Friday, June 09, 2006

Run Baby Run

Here is where the bits and pieces all fall into their lovely lovely places. I sat and watched a run of The Arabian Night yesterday evening and there is some magic happening.

As an invited guest to these little shindigs you know that things that are good will only get better and things that are wonky will find a way, one way or another, to right themselves. You watch with interest as the performers find their sea legs and start to stretch out and see what they can do. And I saw a lot of people taking risks last night. It wouldn't be a Rorschach show if they weren't taking risks.

I will be upfront with all of you; this is like nothing we have ever done before. If I had to tell you exactly what it is I would be hard pressed. So much of the story is tied to the style of the piece, which is a mad wonderful mix of dialogue, internal and external, given life by a company of five talented performers. We peek inside their heads and fantasies. Listening in as mute witnesses to their dreams and nightmares. All the time you are acting as voyeur as much as audience member, looking in the medicine cabinets of people's souls and checking under the bed for the naughty bits we all tuck under our dust ruffles.
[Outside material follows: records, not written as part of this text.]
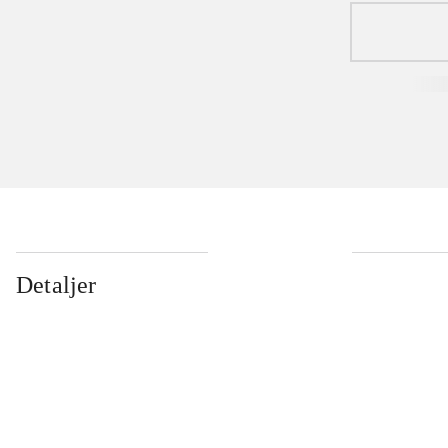
Detaljer
...
...
...
...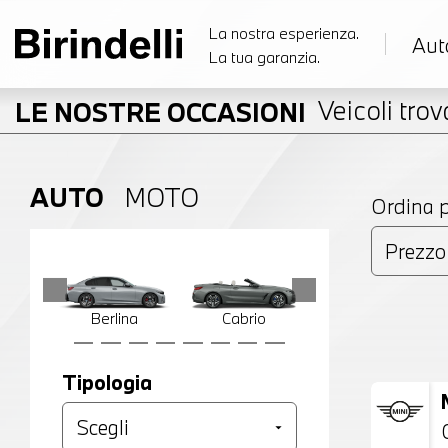
La nostra esperienza.
Aut
La tua garanzia.
Veicoli trova
LE NOSTRE OCCASIONI
AUTO
MOTO
Ordina 
Berlina
Cabrio
Compatta
Tipologia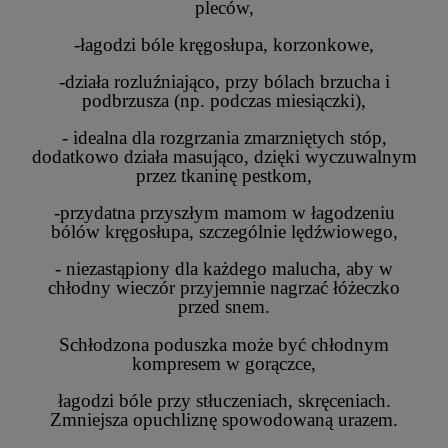
pleców,
-łagodzi bóle kręgosłupa, korzonkowe,
-działa rozluźniająco, przy bólach brzucha i
podbrzusza (np. podczas miesiączki),
- idealna dla rozgrzania zmarzniętych stóp,
dodatkowo działa masująco, dzięki wyczuwalnym
przez tkaninę pestkom,
-przydatna przyszłym mamom w łagodzeniu
bólów kręgosłupa, szczególnie lędźwiowego,
- niezastąpiony dla każdego malucha, aby w
chłodny wieczór przyjemnie nagrzać łóżeczko
przed snem.
Schłodzona poduszka może być chłodnym
kompresem w gorączce,
łagodzi bóle przy stłuczeniach, skręceniach.
Zmniejsza opuchliznę spowodowaną urazem.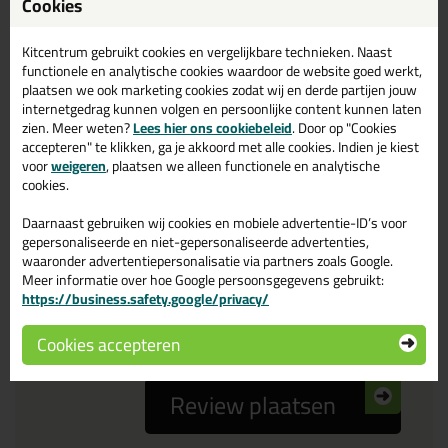
Cookies
Reviewtitel *
Kitcentrum gebruikt cookies en vergelijkbare technieken. Naast
functionele en analytische cookies waardoor de website goed werkt,
Je ervaring
plaatsen we ook marketing cookies zodat wij en derde partijen jouw
internetgedrag kunnen volgen en persoonlijke content kunnen laten
zien. Meer weten?
Lees hier ons cookiebeleid
. Door op "Cookies
accepteren" te klikken, ga je akkoord met alle cookies. Indien je kiest
voor
weigeren
, plaatsen we alleen functionele en analytische
cookies.
Daarnaast gebruiken wij cookies en mobiele advertentie-ID’s voor
Beoordeling
gepersonaliseerde en niet-gepersonaliseerde advertenties,
waaronder advertentiepersonalisatie via partners zoals Google.
Meer informatie over hoe Google persoonsgegevens gebruikt:
Zou jij dit product aanbevelen bij anderen?
https://business.safety.google/privacy/
ja
nee
Cookies accepteren
Review plaatsen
The Arabian Night is a show that will probably make a lot of people think more than they are used to and will demand repeat viewing on the parts of some of us. The intricate fabric of the play takes us all down a new kind of rabbit hole mixing the conceits of a fairy tale with those of a modern romantic thriller and then mixes it all with the kind of psycho drama which, to be honest, is more often found on the stages of Berlin and Prague than in church spaces in Northwest D.C.

So much to love about this play and I can't wait for all of you to share in it and find your own way through the confines of an apartment building in Germany with all of the secrets and surprises that hide behind its unassuming and ordinary bricks and mortar.

Great job last night cast and crew. I can't wait to see it when it has all of its parts in place.